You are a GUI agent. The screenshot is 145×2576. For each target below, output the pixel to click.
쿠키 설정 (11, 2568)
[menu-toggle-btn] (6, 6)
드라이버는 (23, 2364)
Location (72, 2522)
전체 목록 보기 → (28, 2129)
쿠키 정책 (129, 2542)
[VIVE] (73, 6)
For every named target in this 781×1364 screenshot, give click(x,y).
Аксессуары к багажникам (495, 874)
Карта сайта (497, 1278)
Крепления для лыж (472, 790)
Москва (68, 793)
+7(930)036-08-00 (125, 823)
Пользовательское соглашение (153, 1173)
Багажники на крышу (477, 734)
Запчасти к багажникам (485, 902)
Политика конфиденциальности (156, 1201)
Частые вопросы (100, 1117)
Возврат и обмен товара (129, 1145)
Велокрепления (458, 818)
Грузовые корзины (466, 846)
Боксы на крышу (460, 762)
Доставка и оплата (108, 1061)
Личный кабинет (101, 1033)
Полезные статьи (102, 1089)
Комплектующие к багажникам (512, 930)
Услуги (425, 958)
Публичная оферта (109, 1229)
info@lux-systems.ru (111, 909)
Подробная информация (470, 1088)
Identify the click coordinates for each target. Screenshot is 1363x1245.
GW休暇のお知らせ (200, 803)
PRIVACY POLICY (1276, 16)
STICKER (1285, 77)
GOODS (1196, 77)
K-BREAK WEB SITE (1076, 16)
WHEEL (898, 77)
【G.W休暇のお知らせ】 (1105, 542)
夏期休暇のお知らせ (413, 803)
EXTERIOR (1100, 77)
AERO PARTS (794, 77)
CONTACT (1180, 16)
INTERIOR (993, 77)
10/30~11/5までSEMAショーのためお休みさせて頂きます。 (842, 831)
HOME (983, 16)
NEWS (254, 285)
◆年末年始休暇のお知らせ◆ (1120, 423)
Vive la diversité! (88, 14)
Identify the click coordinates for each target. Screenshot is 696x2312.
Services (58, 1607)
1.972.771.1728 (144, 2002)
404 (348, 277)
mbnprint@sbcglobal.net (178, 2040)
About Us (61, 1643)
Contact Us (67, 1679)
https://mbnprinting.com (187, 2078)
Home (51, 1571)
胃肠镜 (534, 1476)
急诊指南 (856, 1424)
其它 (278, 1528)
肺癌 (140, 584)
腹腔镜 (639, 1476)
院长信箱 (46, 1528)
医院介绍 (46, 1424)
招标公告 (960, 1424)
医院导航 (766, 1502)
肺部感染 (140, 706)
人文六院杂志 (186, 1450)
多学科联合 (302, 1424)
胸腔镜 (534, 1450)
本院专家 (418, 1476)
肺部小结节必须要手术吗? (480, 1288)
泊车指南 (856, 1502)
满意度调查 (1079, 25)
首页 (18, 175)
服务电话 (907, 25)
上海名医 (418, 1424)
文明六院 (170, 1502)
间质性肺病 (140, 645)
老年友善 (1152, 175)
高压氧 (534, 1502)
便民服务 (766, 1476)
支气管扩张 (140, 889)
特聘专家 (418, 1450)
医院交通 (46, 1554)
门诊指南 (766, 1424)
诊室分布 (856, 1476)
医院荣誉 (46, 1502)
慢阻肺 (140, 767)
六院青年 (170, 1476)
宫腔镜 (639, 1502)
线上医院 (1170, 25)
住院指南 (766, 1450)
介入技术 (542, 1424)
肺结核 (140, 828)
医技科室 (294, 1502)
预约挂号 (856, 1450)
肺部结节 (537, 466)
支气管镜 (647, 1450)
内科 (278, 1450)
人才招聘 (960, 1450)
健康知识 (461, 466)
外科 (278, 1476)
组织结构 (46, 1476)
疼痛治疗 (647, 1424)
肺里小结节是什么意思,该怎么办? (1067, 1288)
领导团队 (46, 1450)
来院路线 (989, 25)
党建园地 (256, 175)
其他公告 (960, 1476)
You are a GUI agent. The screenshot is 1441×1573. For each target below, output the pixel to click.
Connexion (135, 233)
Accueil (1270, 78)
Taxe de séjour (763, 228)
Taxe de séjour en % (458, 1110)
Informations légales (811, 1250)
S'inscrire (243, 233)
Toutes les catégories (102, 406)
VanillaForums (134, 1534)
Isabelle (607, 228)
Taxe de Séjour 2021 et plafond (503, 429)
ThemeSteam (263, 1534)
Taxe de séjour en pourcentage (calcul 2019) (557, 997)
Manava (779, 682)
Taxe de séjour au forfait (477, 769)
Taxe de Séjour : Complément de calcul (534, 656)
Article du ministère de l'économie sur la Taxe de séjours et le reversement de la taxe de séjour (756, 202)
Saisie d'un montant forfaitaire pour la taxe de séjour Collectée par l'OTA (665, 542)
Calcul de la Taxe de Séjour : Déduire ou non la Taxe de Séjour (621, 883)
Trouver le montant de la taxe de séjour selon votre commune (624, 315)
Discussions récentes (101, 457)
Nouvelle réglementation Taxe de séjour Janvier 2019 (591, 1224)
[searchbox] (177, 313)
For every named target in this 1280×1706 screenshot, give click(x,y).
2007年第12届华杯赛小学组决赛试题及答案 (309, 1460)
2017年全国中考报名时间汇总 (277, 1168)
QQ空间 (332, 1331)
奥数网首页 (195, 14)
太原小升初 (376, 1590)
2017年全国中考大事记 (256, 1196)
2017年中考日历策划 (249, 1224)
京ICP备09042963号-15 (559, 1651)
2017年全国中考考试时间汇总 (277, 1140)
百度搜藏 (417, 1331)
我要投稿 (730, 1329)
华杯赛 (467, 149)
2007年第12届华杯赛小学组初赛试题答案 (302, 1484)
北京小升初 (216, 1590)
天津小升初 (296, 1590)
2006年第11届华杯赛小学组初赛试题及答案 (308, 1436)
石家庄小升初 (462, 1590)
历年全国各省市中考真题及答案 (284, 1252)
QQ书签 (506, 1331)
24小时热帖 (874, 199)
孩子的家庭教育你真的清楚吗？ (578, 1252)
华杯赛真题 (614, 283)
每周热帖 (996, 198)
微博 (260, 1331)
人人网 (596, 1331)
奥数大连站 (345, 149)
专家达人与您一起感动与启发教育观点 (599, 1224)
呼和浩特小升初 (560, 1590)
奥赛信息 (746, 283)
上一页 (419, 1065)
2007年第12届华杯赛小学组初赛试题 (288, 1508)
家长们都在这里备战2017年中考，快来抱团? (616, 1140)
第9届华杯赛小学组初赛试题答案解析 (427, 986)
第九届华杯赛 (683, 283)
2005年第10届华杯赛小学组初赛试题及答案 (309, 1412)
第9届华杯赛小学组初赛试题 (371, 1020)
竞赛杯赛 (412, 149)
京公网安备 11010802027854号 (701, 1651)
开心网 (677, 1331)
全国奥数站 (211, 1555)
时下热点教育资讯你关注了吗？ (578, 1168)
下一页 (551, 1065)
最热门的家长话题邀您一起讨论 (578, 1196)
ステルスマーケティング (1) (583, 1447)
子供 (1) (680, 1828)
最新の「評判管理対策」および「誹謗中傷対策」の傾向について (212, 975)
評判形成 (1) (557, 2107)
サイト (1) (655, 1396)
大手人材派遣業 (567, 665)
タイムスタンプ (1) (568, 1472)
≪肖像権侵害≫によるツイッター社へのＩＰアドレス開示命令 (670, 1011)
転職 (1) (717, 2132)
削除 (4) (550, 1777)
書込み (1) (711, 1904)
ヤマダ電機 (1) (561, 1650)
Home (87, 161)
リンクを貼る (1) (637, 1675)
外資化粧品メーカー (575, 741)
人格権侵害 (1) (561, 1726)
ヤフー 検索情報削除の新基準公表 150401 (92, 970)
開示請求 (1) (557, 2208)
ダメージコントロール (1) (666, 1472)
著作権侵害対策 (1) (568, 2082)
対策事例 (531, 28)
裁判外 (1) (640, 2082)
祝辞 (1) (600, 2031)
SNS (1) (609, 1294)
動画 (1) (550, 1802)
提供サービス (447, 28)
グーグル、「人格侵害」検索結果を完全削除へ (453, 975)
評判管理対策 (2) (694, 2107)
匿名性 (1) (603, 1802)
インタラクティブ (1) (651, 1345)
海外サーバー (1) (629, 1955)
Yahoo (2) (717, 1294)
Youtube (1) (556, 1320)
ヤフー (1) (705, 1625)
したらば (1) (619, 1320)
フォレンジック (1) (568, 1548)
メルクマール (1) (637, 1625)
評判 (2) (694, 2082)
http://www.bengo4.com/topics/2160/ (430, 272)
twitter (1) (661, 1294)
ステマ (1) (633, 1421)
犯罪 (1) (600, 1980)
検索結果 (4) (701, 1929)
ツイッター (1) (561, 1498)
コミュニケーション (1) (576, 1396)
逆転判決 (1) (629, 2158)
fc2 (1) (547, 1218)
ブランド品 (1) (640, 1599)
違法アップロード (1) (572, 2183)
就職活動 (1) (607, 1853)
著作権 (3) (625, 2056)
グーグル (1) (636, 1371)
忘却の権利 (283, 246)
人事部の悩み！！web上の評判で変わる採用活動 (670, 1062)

────────────────────────────────────────

Assignment:
Among the entries above, the lines between the ones containing "Услуги (425, 958)" and "S'inscrire (243, 233)", inclusive, are to be transcribed exactly. No other line is to be given.

Response for this exercise:
Услуги (425, 958)
Публичная оферта (109, 1229)
info@lux-systems.ru (111, 909)
Подробная информация (470, 1088)
Identify the click coordinates for each target. Screenshot is 1363x1245.
GW休暇のお知らせ (200, 803)
PRIVACY POLICY (1276, 16)
STICKER (1285, 77)
GOODS (1196, 77)
K-BREAK WEB SITE (1076, 16)
WHEEL (898, 77)
【G.W休暇のお知らせ】 (1105, 542)
夏期休暇のお知らせ (413, 803)
EXTERIOR (1100, 77)
AERO PARTS (794, 77)
CONTACT (1180, 16)
INTERIOR (993, 77)
10/30~11/5までSEMAショーのためお休みさせて頂きます。 (842, 831)
HOME (983, 16)
NEWS (254, 285)
◆年末年始休暇のお知らせ◆ (1120, 423)
Vive la diversité! (88, 14)
Identify the click coordinates for each target. Screenshot is 696x2312.
Services (58, 1607)
1.972.771.1728 (144, 2002)
404 (348, 277)
mbnprint@sbcglobal.net (178, 2040)
About Us (61, 1643)
Contact Us (67, 1679)
https://mbnprinting.com (187, 2078)
Home (51, 1571)
胃肠镜 (534, 1476)
急诊指南 (856, 1424)
其它 (278, 1528)
肺癌 (140, 584)
腹腔镜 (639, 1476)
院长信箱 (46, 1528)
医院介绍 (46, 1424)
招标公告 (960, 1424)
医院导航 (766, 1502)
肺部感染 (140, 706)
人文六院杂志 (186, 1450)
多学科联合 (302, 1424)
胸腔镜 (534, 1450)
本院专家 (418, 1476)
肺部小结节必须要手术吗? (480, 1288)
泊车指南 (856, 1502)
满意度调查 (1079, 25)
首页 (18, 175)
服务电话 (907, 25)
上海名医 (418, 1424)
文明六院 (170, 1502)
间质性肺病 (140, 645)
老年友善 (1152, 175)
高压氧 (534, 1502)
便民服务 (766, 1476)
支气管扩张 (140, 889)
特聘专家 (418, 1450)
医院交通 (46, 1554)
门诊指南 (766, 1424)
诊室分布 (856, 1476)
医院荣誉 (46, 1502)
慢阻肺 (140, 767)
六院青年 (170, 1476)
宫腔镜 (639, 1502)
线上医院 (1170, 25)
住院指南 (766, 1450)
介入技术 (542, 1424)
肺结核 (140, 828)
医技科室 (294, 1502)
预约挂号 (856, 1450)
肺部结节 (537, 466)
支气管镜 (647, 1450)
内科 (278, 1450)
人才招聘 (960, 1450)
健康知识 (461, 466)
外科 (278, 1476)
组织结构 (46, 1476)
疼痛治疗 (647, 1424)
肺里小结节是什么意思,该怎么办? (1067, 1288)
领导团队 (46, 1450)
来院路线 (989, 25)
党建园地 (256, 175)
其他公告 (960, 1476)
You are a GUI agent. The screenshot is 1441×1573. For each target below, output the pixel to click.
Connexion (135, 233)
Accueil (1270, 78)
Taxe de séjour (763, 228)
Taxe de séjour en % (458, 1110)
Informations légales (811, 1250)
S'inscrire (243, 233)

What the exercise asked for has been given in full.